I rode up Sepulveda and eastbound on Mulholland today (Sunday). Saw slushy ice and frozen water in the drainage channels along Sepulveda. 

On Mulholland between Benedict and Coldwater there was a solid 15 foot patch of ice across the entire road, maybe 1 1/2" thick. There was a moving truck stopped there and the two guys had their orange warning triangles on the road. They waved at me to stop. 

I got one shoe out of my pedal and tried to one-foot my way across the northern side of the ice - it looked passable. Ha! No way. My tire slipped like crazy and I stumbled and had to fight to right myself. 

I wound up getting off the bike completely and carrying the bike to the dirt/grass shoulder where I was able to get past the ice. It's a good thing those guys were there warning people about the ice. It's likely I would have ridden full speed over it and crashed HARD. 

Anybody else with ice stories? Or did you guys sit at home and watch football?


----------



## Speedy (Oct 30, 2005)

Wow. Had I rode today, it would have been exactly where you were. 

I instead stayed on the couch and watched the Chargers lose. :cryin:


----------



## Fsharp3 (Aug 30, 2005)

I went riding up San Timoteo Canyon in Redlands (and into Riverside). I was greated with freezing wind and icicles hanging off the orange trees at the side of the road.


----------



## roadfix (Jun 20, 2006)

BUMPorero


----------



## magicant (Apr 22, 2006)

ummm... why for the bump?

Are you warning us of ice leftover from January?  

If so, I rode over ice on Soledad Canyon that same day. 11 months ago. And I think it was a week later when we took pics of snow on Mulholland Highway, wasn't it?


----------



## Bocephus Jones II (Oct 7, 2004)

il sogno said:


> I rode up Sepulveda and eastbound on Mulholland today (Sunday). Saw slushy ice and frozen water in the drainage channels along Sepulveda.
> 
> On Mulholland between Benedict and Coldwater there was a solid 15 foot patch of ice across the entire road, maybe 1 1/2" thick. There was a moving truck stopped there and the two guys had their orange warning triangles on the road. They waved at me to stop.
> 
> ...


Oh jeezussssss...watching Californians try to drive on "ice" is like watching a 2 year old try to ride a bike without training wheels. 
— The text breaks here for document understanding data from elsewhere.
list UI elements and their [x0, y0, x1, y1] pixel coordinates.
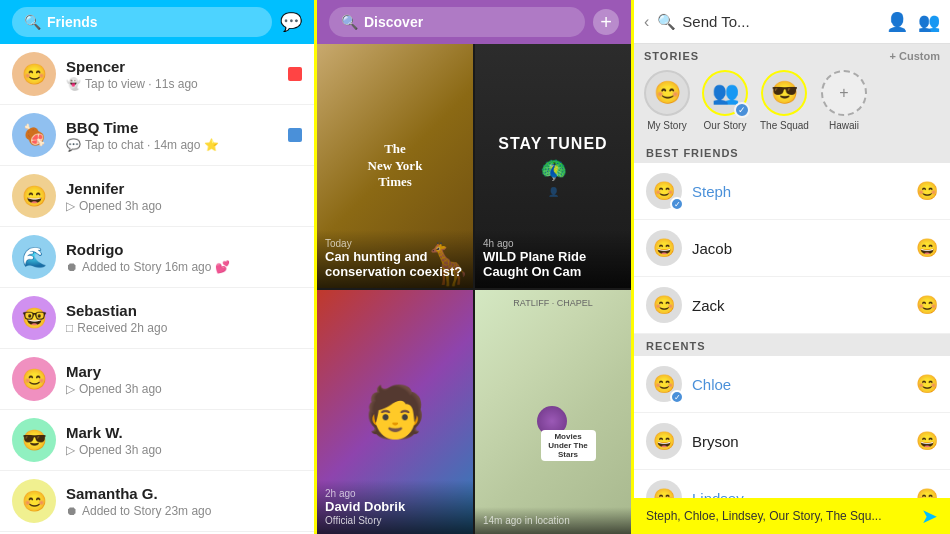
send-friend-avatar-chloe: 😊 ✓: [646, 366, 682, 402]
story-avatar-squad: 😎: [761, 70, 807, 116]
opened-icon: ▷: [66, 199, 75, 213]
discover-add-button[interactable]: +: [593, 9, 619, 35]
back-icon[interactable]: ‹: [644, 13, 649, 31]
send-friend-avatar-steph: 😊 ✓: [646, 173, 682, 209]
send-friend-avatar-bryson: 😄: [646, 423, 682, 459]
friends-list: 😊 Spencer 👻 Tap to view · 11s ago 🍖 BBQ …: [0, 44, 314, 534]
send-friend-name-jacob: Jacob: [692, 240, 906, 257]
send-bar-text: Steph, Chloe, Lindsey, Our Story, The Sq…: [646, 509, 881, 523]
friend-status-sebastian: □ Received 2h ago: [66, 321, 302, 335]
dobrik-person-illustration: 🧑: [364, 383, 426, 441]
friend-info-spencer: Spencer 👻 Tap to view · 11s ago: [66, 58, 278, 91]
best-friends-header: BEST FRIENDS: [634, 141, 950, 163]
friend-name-rodrigo: Rodrigo: [66, 241, 302, 258]
nbc-person-illustration: 👤: [542, 187, 565, 197]
discover-card-nbc[interactable]: STAY TUNED 🦚 👤 4h ago WILD Plane Ride Ca…: [475, 44, 631, 288]
nbc-overlay: 4h ago WILD Plane Ride Caught On Cam: [475, 230, 631, 288]
custom-story-button[interactable]: + Custom: [890, 50, 940, 62]
discover-card-map[interactable]: RATLIFF · CHAPEL Movies Under The Stars …: [475, 290, 631, 534]
opened3-icon: ▷: [66, 443, 75, 457]
map-overlay: 14m ago in location: [475, 507, 631, 534]
dobrik-title: David Dobrik: [325, 499, 465, 515]
send-arrow-icon[interactable]: ➤: [921, 504, 938, 528]
friends-title: Friends: [47, 14, 98, 30]
discover-card-dobrik[interactable]: 🧑 2h ago David Dobrik Official Story: [317, 290, 473, 534]
send-friend-item-jacob[interactable]: 😄 Jacob 😄: [634, 220, 950, 277]
story-item-squad[interactable]: 😎 The Squad: [760, 70, 809, 131]
friend-item-samantha[interactable]: 😊 Samantha G. ⏺ Added to Story 23m ago: [0, 471, 314, 532]
friend-item-markw[interactable]: 😎 Mark W. ▷ Opened 3h ago: [0, 410, 314, 471]
friend-item-sebastian[interactable]: 🤓 Sebastian □ Received 2h ago: [0, 288, 314, 349]
discover-header: 🔍 Discover +: [317, 0, 631, 44]
friend-name-bbq: BBQ Time: [66, 119, 278, 136]
send-search-bar[interactable]: 🔍 Send To...: [657, 13, 878, 31]
nbc-time: 4h ago: [483, 238, 623, 249]
story-avatar-wrapper-squad: 😎: [761, 70, 807, 116]
friend-avatar-spencer: 😊: [12, 52, 56, 96]
send-friend-avatar-jacob: 😄: [646, 230, 682, 266]
friend-info-samantha: Samantha G. ⏺ Added to Story 23m ago: [66, 485, 302, 518]
story2-icon: ⏺: [66, 504, 78, 518]
send-friend-name-chloe: Chloe: [692, 376, 906, 393]
friend-name-jennifer: Jennifer: [66, 180, 302, 197]
friend-name-samantha: Samantha G.: [66, 485, 302, 502]
friend-info-jennifer: Jennifer ▷ Opened 3h ago: [66, 180, 302, 213]
zack-emoji-badge: 😊: [916, 294, 938, 316]
story-item-hawaii[interactable]: + Hawaii: [821, 70, 867, 131]
friend-status-spencer: 👻 Tap to view · 11s ago: [66, 77, 278, 91]
friend-badge-bbq: [288, 128, 302, 142]
friend-badge-spencer: [288, 67, 302, 81]
recents-header: RECENTS: [634, 334, 950, 356]
add-friends-icon[interactable]: 👤: [886, 11, 908, 33]
friend-item-jennifer[interactable]: 😄 Jennifer ▷ Opened 3h ago: [0, 166, 314, 227]
nbc-title: WILD Plane Ride Caught On Cam: [483, 249, 623, 280]
story-avatar-hawaii: +: [821, 70, 867, 116]
heart-icon: 💕: [215, 260, 230, 274]
friend-avatar-rodrigo: 🌊: [12, 235, 56, 279]
friend-avatar-samantha: 😊: [12, 479, 56, 523]
friends-chat-icon[interactable]: 💬: [280, 11, 302, 33]
send-friend-item-lindsey[interactable]: 😊 ✓ Lindsey 😊: [634, 470, 950, 498]
send-bar[interactable]: Steph, Chloe, Lindsey, Our Story, The Sq…: [634, 498, 950, 534]
send-search-icon: 🔍: [657, 13, 676, 31]
send-friend-item-chloe[interactable]: 😊 ✓ Chloe 😊: [634, 356, 950, 413]
chloe-emoji-badge: 😊: [916, 373, 938, 395]
map-content: RATLIFF · CHAPEL Movies Under The Stars: [475, 290, 631, 534]
opened2-icon: ▷: [66, 382, 75, 396]
story-item-our[interactable]: 👥 ✓ Our Story: [702, 70, 748, 131]
send-to-title: Send To...: [682, 13, 749, 30]
send-friend-avatar-zack: 😊: [646, 287, 682, 323]
friend-item-bbq[interactable]: 🍖 BBQ Time 💬 Tap to chat · 14m ago ⭐: [0, 105, 314, 166]
friend-info-sebastian: Sebastian □ Received 2h ago: [66, 302, 302, 335]
story-label-hawaii: Hawaii: [829, 120, 859, 131]
send-friend-item-bryson[interactable]: 😄 Bryson 😄: [634, 413, 950, 470]
friend-item-rodrigo[interactable]: 🌊 Rodrigo ⏺ Added to Story 16m ago 💕: [0, 227, 314, 288]
story-item-my[interactable]: 😊 My Story: [644, 70, 690, 131]
story-check-our: ✓: [734, 102, 750, 118]
friend-status-samantha: ⏺ Added to Story 23m ago: [66, 504, 302, 518]
friend-avatar-mary: 😊: [12, 357, 56, 401]
nyt-overlay: Today Can hunting and conservation coexi…: [317, 230, 473, 288]
friend-status-rodrigo: ⏺ Added to Story 16m ago 💕: [66, 260, 302, 274]
stories-section-header: STORIES + Custom: [644, 50, 940, 62]
friends-header: 🔍 Friends 💬: [0, 0, 314, 44]
send-friend-name-lindsey: Lindsey: [692, 490, 906, 499]
friend-item-mary[interactable]: 😊 Mary ▷ Opened 3h ago: [0, 349, 314, 410]
story-label-squad: The Squad: [760, 120, 809, 131]
story-avatar-my: 😊: [644, 70, 690, 116]
friends-search-bar[interactable]: 🔍 Friends: [12, 7, 272, 37]
send-friend-item-steph[interactable]: 😊 ✓ Steph 😊: [634, 163, 950, 220]
recents-section: RECENTS 😊 ✓ Chloe 😊 😄 Bryson 😄 😊 ✓: [634, 334, 950, 498]
discover-search-bar[interactable]: 🔍 Discover: [329, 7, 585, 37]
send-friend-item-zack[interactable]: 😊 Zack 😊: [634, 277, 950, 334]
nbc-logo-icon: 🦚: [540, 157, 567, 183]
story-icon: ⏺: [66, 260, 78, 274]
group-icon[interactable]: 👥: [918, 11, 940, 33]
discover-card-nyt[interactable]: TheNew YorkTimes 🦒 Today Can hunting and…: [317, 44, 473, 288]
send-header: ‹ 🔍 Send To... 👤 👥: [634, 0, 950, 44]
lindsey-emoji-badge: 😊: [916, 487, 938, 498]
map-city-labels: RATLIFF · CHAPEL: [483, 298, 623, 308]
best-friends-section: BEST FRIENDS 😊 ✓ Steph 😊 😄 Jacob 😄 😊 Zac…: [634, 141, 950, 334]
friend-item-spencer[interactable]: 😊 Spencer 👻 Tap to view · 11s ago: [0, 44, 314, 105]
send-friend-avatar-lindsey: 😊 ✓: [646, 480, 682, 498]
// there are tons of CA and TX transplants here in CO that think they can drive full speed on ice because they have a 4WD truck. Interesting to see them in the ditch a mile later.


----------



## mohair_chair (Oct 3, 2002)

Bocephus Jones II said:


> // there are tons of CA and TX transplants here in CO that think they can drive full speed on ice because they have a 4WD truck. Interesting to see them in the ditch a mile later.


Don't bother sending them back. We don't want them either!


----------



## roadfix (Jun 20, 2006)

I remember seeing some snow just above the Rock Store. I was riding with magicant and Lola.


----------



## DrRoebuck (May 10, 2004)

il sogno said:


> I rode up Sepulveda and eastbound on Mulholland today (Sunday). Saw slushy ice and frozen water in the drainage channels along Sepulveda.
> 
> On Mulholland between Benedict and Coldwater there was a solid 15 foot patch of ice across the entire road, maybe 1 1/2" thick. There was a moving truck stopped there and the two guys had their orange warning triangles on the road. They waved at me to stop.
> 
> ...


Nice to hear you're riding! Weren't you off the bike for a little bit, or is that my imagination?


----------